YOUR GOAL: Give back exactly the lines from the line that contains "Я всегда обращаюсь в этот сервис центр со" to the last line of the listing below, inclusive, and no others.

(Beginning of WORKING DATA)

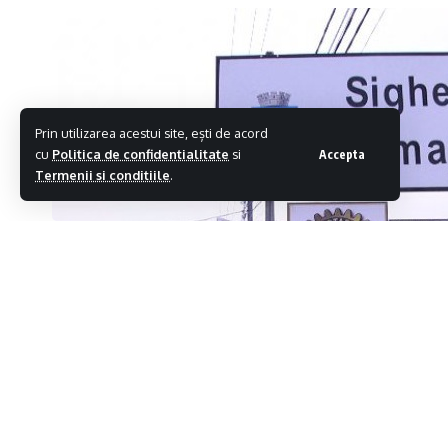
Prin utilizarea acestui site, ești de acord
cu
Politica de confidentialitate
si
Accepta
Termenii si conditiile
.
Mai multe localități din Maramureș, print
mai mare de 6 cazuri la 1000 de locuitor
Distribuie
noi restricții care intră în vigoare de lun
Măsuri pentru prevenirea și limitarea infecți
teritoriale care au incidența mai mare de 3 ca
la 1000 de locuitori. Potrivit informațiilor 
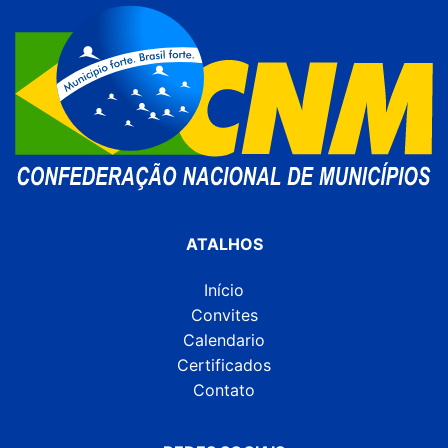
ATALHOS
Início
Convites
Calendario
Certificados
Contato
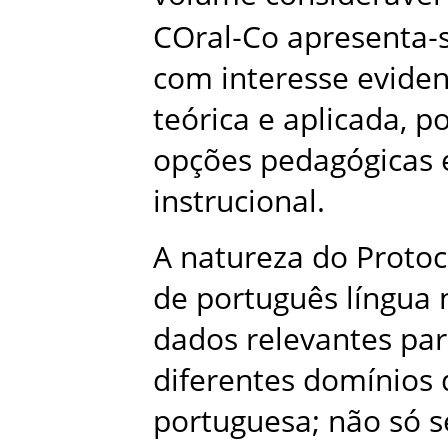
COral‑Co apresenta‑
com interesse eviden
teórica e aplicada, 
opções pedagógicas e
instrucional.
A natureza do Protoc
de português língua 
dados relevantes pa
diferentes domínios
portuguesa; não só 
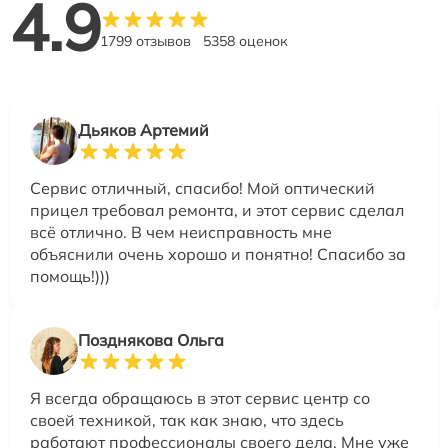
4.9
1799 отзывов
5358 оценок
Дьяков Артемий
Сервис отличный, спасибо! Мой оптический
прицел требовал ремонта, и этот сервис сделал
всё отлично. В чем неисправность мне
объяснили очень хорошо и понятно! Спасибо за
помощь!)))
Позднякова Ольга
Я всегда обращаюсь в этот сервис центр со
своей техникой, так как знаю, что здесь
работают профессионалы своего дела. Мне уже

(End of WORKING DATA)

ANSWER SPACE:
Я всегда обращаюсь в этот сервис центр со
своей техникой, так как знаю, что здесь
работают профессионалы своего дела. Мне уже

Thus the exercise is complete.